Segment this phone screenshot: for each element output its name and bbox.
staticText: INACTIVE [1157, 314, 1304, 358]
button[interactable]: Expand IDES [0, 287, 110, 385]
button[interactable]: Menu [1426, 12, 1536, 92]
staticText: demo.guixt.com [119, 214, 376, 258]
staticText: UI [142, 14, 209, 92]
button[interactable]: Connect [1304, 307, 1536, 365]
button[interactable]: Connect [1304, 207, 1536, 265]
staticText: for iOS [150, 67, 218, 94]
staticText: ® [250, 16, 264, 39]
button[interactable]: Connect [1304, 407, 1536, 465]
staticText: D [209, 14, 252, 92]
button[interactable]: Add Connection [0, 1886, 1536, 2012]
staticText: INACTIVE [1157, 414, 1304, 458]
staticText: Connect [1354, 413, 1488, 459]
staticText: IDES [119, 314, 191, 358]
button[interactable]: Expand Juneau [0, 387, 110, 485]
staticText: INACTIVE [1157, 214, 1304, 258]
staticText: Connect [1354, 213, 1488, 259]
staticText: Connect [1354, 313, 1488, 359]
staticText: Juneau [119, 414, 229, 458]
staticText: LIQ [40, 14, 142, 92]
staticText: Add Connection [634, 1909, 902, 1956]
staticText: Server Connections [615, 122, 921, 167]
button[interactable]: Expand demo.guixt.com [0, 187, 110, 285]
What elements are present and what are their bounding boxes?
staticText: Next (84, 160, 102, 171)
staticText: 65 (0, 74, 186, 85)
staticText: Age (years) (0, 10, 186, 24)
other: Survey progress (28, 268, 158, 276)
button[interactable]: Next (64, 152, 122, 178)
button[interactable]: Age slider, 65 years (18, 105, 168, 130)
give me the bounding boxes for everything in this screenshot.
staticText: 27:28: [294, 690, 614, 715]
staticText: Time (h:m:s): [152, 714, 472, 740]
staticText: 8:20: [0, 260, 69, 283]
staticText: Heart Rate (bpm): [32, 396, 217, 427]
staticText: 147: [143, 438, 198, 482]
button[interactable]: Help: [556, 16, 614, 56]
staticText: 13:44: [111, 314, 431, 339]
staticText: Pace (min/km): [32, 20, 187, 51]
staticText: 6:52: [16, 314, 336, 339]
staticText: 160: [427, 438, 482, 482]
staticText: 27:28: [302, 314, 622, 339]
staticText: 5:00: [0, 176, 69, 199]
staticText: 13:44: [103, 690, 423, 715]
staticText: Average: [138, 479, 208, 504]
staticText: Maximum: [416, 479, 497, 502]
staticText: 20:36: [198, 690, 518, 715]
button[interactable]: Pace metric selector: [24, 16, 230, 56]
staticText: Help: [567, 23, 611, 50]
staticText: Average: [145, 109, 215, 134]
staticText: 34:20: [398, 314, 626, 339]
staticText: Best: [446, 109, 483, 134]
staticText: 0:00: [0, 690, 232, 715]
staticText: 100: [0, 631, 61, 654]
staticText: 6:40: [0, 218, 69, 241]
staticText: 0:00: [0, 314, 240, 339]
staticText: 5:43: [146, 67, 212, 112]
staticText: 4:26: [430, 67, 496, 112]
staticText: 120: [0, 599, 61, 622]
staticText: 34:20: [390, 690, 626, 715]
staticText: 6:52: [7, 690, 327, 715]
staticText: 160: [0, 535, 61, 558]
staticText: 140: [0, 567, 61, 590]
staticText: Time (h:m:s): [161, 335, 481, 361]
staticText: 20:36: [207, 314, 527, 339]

- - -

In the material above, show every line where the word "Next" turns up.

• **Solution to this exercise**
staticText: Next (84, 160, 102, 171)
button[interactable]: Next (64, 152, 122, 178)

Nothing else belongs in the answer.